Atmospheric animal of the dawn: the white horse sleeping in the field near our mini-temple vantage, who would shake his neck with a jingle of bells every few minutes.
Educational animal of the dusk: the big monkey who robbed the Private Eye of her half-full large water bottle. Having faced off with a monkey for shoes in Luang Prabang, she found herself unwilling to risk a bite over a water bottle – thus encouraging the animal to rob more tourists, as The Professor has accurately pointed out. The monkey promptly opened and drank the contents of his robbery.
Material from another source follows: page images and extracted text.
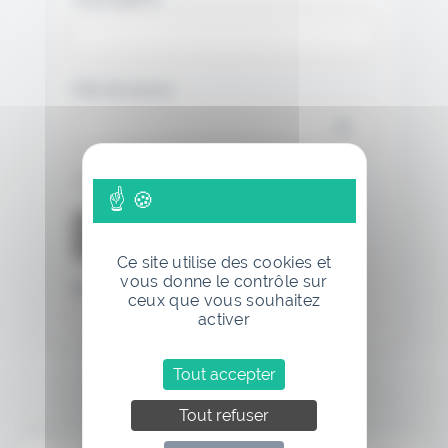
Mot de passe
Se souvenir de moi
Ce site utilise des cookies et
vous donne le contrôle sur
Mot de passe oublié
ceux que vous souhaitez
activer
Tout accepter
Tout refuser
Annonce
In contrast to the Hindu Angkor Wat, Angkor Thom is actually a walled city, with a central temple Bayon, which is covered with giant reliefs of Buddha’s face (said to strongly resemble the king). We explored the Bayon and the rest of the city after watching the sun rise over Angkor Wat. Only the stone structures remain, and a dry and flower-scented forest has grown up where houses and shops and even the wooden palace used to be. Being as it was 7 am, we had some of the smaller temples to ourselves, or almost. At one, a police officer was waiting. Assuming him to be on duty, we asked if we could climb the pyramidal structure. He said yes, and began ascending with us, and then The Private Eye remembered that this could be a scam that a guidebook had warned about. So we got off of the little temple, declined to light some incense with him, and got out as quickly and politely as we could.
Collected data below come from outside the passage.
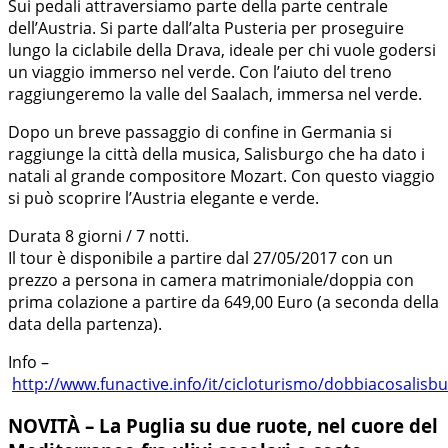
Sui pedali attraversiamo parte della parte centrale
dell’Austria. Si parte dall’alta Pusteria per proseguire
lungo la ciclabile della Drava, ideale per chi vuole godersi
un viaggio immerso nel verde. Con l’aiuto del treno
raggiungeremo la valle del Saalach, immersa nel verde.
Dopo un breve passaggio di confine in Germania si
raggiunge la città della musica, Salisburgo che ha dato i
natali al grande compositore Mozart. Con questo viaggio
si può scoprire l’Austria elegante e verde.
Durata 8 giorni / 7 notti.
Il tour è disponibile a partire dal 27/05/2017 con un
prezzo a persona in camera matrimoniale/doppia con
prima colazione a partire da 649,00 Euro (a seconda della
data della partenza).
Info –
http://www.funactive.info/it/cicloturismo/dobbiacosalisb
NOVITÀ – La Puglia su due ruote, nel cuore del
Yesterday, breaking from our usual habit of bicycling everywhere, we hired a tuk-tuk to take us to Banteay Srei, a Hindu temple carved of beautiful pink in sandstone In very intricate reliefs. Though a smaller temple, it was very much worth the trip. Each doorway featured a different scene from the Hindu religion, and they were NOT all the Ramayana. The flowers, the garlands, the apsaras, the monster faces, everything was just beautiful. And though it probably was not actually “built by ladies, no man’s hands could do that work”, we liked that it is presently called the Lady Temple anyway. It was not commissioned by the king, unlike the other temples – it was instead commissioned by an educated man, an advisor to the king, who clearly had wonderful taste. Apparently that particular pink sandstone is also better for carving than other stone.
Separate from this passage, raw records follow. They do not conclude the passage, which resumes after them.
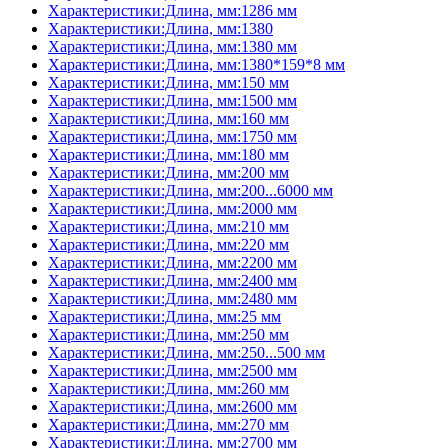
Характеристики:Длина, мм:1286 мм
Характеристики:Длина, мм:1380
Характеристики:Длина, мм:1380 мм
Характеристики:Длина, мм:1380*159*8 мм
Характеристики:Длина, мм:150 мм
Характеристики:Длина, мм:1500 мм
Характеристики:Длина, мм:160 мм
Характеристики:Длина, мм:1750 мм
Характеристики:Длина, мм:180 мм
Характеристики:Длина, мм:200 мм
Характеристики:Длина, мм:200...6000 мм
Характеристики:Длина, мм:2000 мм
Характеристики:Длина, мм:210 мм
Характеристики:Длина, мм:220 мм
Характеристики:Длина, мм:2200 мм
Характеристики:Длина, мм:2400 мм
Характеристики:Длина, мм:2480 мм
Характеристики:Длина, мм:25 мм
Характеристики:Длина, мм:250 мм
Характеристики:Длина, мм:250...500 мм
Характеристики:Длина, мм:2500 мм
Характеристики:Длина, мм:260 мм
Характеристики:Длина, мм:2600 мм
Характеристики:Длина, мм:270 мм
Характеристики:Длина, мм:2700 мм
The Professor’s favorite temple: Ta Phrom, eerie in how it is overgrown not by vines, but by enormous trees that grew over decades or centuries:
What’s amazing about all of these temples, in their scale and number, is that the civilization that built them collapsed and abandoned most of them, much like the Maya abandonment of Tikal. We have read some claims that Angkor was the largest pre-industrial city in the world, larger than Rome. But unlike Rome, we know so little about it. Besides the carvings on its stone temples and the narratives of Chinese traders and diplomats, no written records survive. Why does Angkor Wat face west? When was it completed (we know approximately but not exactly)? We don’t know exactly why the Khmer Empire collapsed, though we know some of the historical factors concurrent to that time, such as the rise of the Thai empires, the Black Plague, and other events that must have impacted what had been the largest empire of Southeast Asia. Some of these temples, which must have taken thousands of people working for years, were completely lost and forgotten. Imagine living in a country that was once the greatest empire in Southeast Asia, but that being part of your identity is near impossible because nothing is known about it. So tourists come to wander these ruins, whose intricate carvings tell Hindu and Buddhist stories, and the only way to connect with them is in the present and the now, since the past is closed off.